VIRTUOSOS DA GUITARRA CHEGAM AO BRASIL



A hora da verdade: Kiko Loureiro avalia a técnica de Joe Satriani, Eric Johnson e John Petrucci, da formação atual do G3.



Os "heróis" da guitarra estão entre nós. Desda a última quinta-feira, Joe Satriani, John Petrucci e Eric Johnson carregam seus instrumentos para três palcos diferentes (Porto Alegre, São Paulo e Rio) e mostram com quantas cordas se faz um solo virtuoso. As apresentações fazem parte da turnê do G3, apelido dado ao trio que já teve também entre seus membros o lendário guitarrista Steve Vai, que foi substituído nesta temporada por John Petrucci, do Dream Theater.



Para dar conta de toda essa técnica sem deixar escapar nenhuma nota nem perder o tempo, o G1 convidou o igualmente virtuoso Kiko Loureiro para comentar o que o público pode esperar de cada um dos três músicos.



Joe Satriani

"A música do Satriani, acredito, é a mais acessível dos três. Ele é um melodista em primeiro lugar. Cria músicas de estruturas simples e diretas, com temas facilmente cantáveis. É uma música bem energética, que por inúmeras vezes é usada como trilha de abertura de programas de esporte ou de adolescentes, vide a famosa abertura do 'Vídeo Show', da Globo ['Summer song'].

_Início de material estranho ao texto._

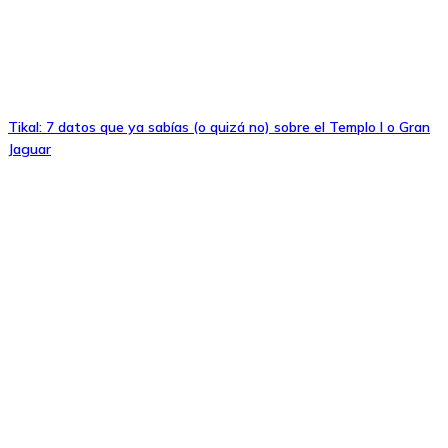
Tikal: 7 datos que ya sabías (o quizá no) sobre el Templo I o Gran
Jaguar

Comparado aos outros dois que dividirão o palco com ele é o menos técnico e provavelmente o que passa a emoção musical de forma mais clara e sem barreiras. Satriani no palco não tem a mesma postura de um 'guitar hero' virtuoso, tem uma característica mais tranqüila e fechada."



Eric Jonhson

"É o menos conhecido do público brasileiro, porém na mídia especializada americana é sempre escolhido como o guitarrista 'best overall', isto é, o melhor acima de todos seja qual for o estilo. É um guitarrista tipicamente americano com um mix influências muito diversas. Ele tem fama de ser meticuloso em relação à pesquisa de som e possui uma forma única de misturar técnicas usadas por guitarristas de jazz dos anos 50, como Wes Montgomery, com as do rock dos 60, como Hendrix, Clapton e Jeff Beck. Tudo isso com uma técnica precisa e invejável, porém sempre de uma forma mais que natural, sem em nenhum momento parecer que as notas estão 'caindo pelo chão'.

Johnson possui um estilo único de extrair sons muito especiais da guitarra sempre em conexão com a música e o contexto. A figura dele é ainda mais tranqüila que a do Satriani, chegando a usar protetor de ouvidos para "a guitarra alta dos outros não muchucarem os seus tímpanos."



John Petrucci

"É bem mais novo que os outros e por isso notadamente cresceu estudando guitarra sob a influência direta dos mega virtuoses e "guitar heroes" dos anos 80. Ele é ídolo máximo entre os adolescentes que buscam a música de competição, a do 'quem toca mais notas por segundo', mas também símbolo claro da música de complexidade e virtuosismo desnecessários para outros. Com o Dream Theater, Petrucci foi o oásis nos anos 90 para quem gostava de música complexa, intrincada, sofisticada, virtuosa, conseguindo espaço em meio à idolatria das bandas de três acordes e 'bends' desafinados vindas de Seattle.

Suas melodias não são tão diretas e presentes no nosso imaginário. A digestão é mais difícil; sua técnica em escalas e arpegios na velocidade da luz pode tirar a atenção da música em si segundo alguns fãs de guitarra mais conservadores."